Le projet ECORCE a pour ambition d’étudier la possibilité d’associer l’élevage ovin au coeur des stratégies de gestion de l’enherbement en arboriculture fruitière, c’est-à-dire en saison de production (avril à novembre). Parmi les nombreuses questions de recherche que pose cette complexification du système agricole par rapport au modèle spécialisé, les axes qui nous ont paru nécessiter une exploration prioritaire concernent la protection du verger vis-à-vis des brebis, et la prévention des éventuels problèmes de santé et de bien-être pouvant affecter ces dernières.

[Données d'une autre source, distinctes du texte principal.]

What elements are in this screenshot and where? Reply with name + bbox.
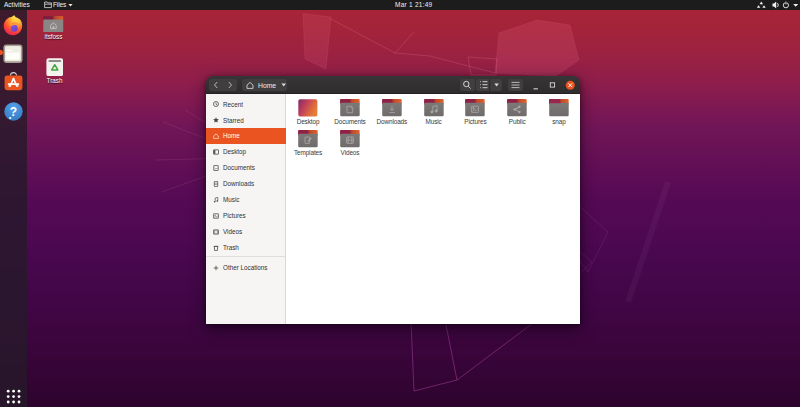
svg-text:Home: Home	[258, 82, 276, 89]
svg-text:?: ?	[9, 104, 16, 118]
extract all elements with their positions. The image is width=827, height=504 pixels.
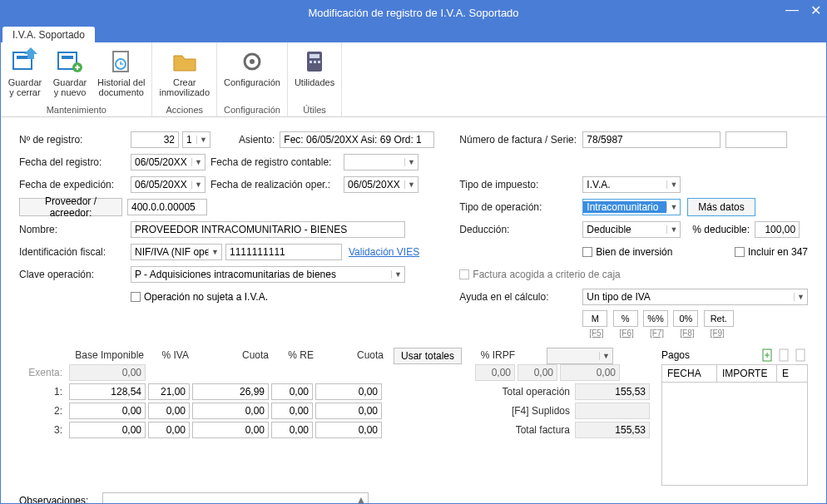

Besoins des populations / consommateurs

Le projet ECORCE a émergé au fil des réflexions menées depuis plusieurs années, en réponse aux besoins de trois catégories de populations, les agriculteurs, les riverains, citoyens, consommateurs et les chercheurs, techniciens, enseignants agricoles.

Une des motivations avérées des producteurs souhaitant intégrer un troupeau ovin sur leur ferme est d’ordre symbolique et écologique, espérant par ce biais restaurer une sorte de complétude écosystémique de leur exploitation, et donner une nouvelle dimension à leur travail. Il est vraisemblable que de nombreux citoyens et consommateurs soient également sensibles à cette démarche, participant à un rétablissement de la confiance, actuellement en crise, que ces derniers portent au monde agricole – et que cela inspire les chercheurs, techniciens et étudiants qui imaginent l’agriculture de demain.

Innovation

Le choix est fait dans le projet ECORCE de travailler à l’échelle d’un petit bassin de production, mais en développant une intégration très poussée des différents acteurs institutionnels et privés, de l’éducation à la recherche, des agriculteurs aux pouvoirs publics. L’optique est de maximiser l’efficacité des actions engagées, de générer des données fiables et partageables, et de créer un point d’ancrage pour le développement ultérieur d’une mise en réseau à l’échelle nationale ou internationale.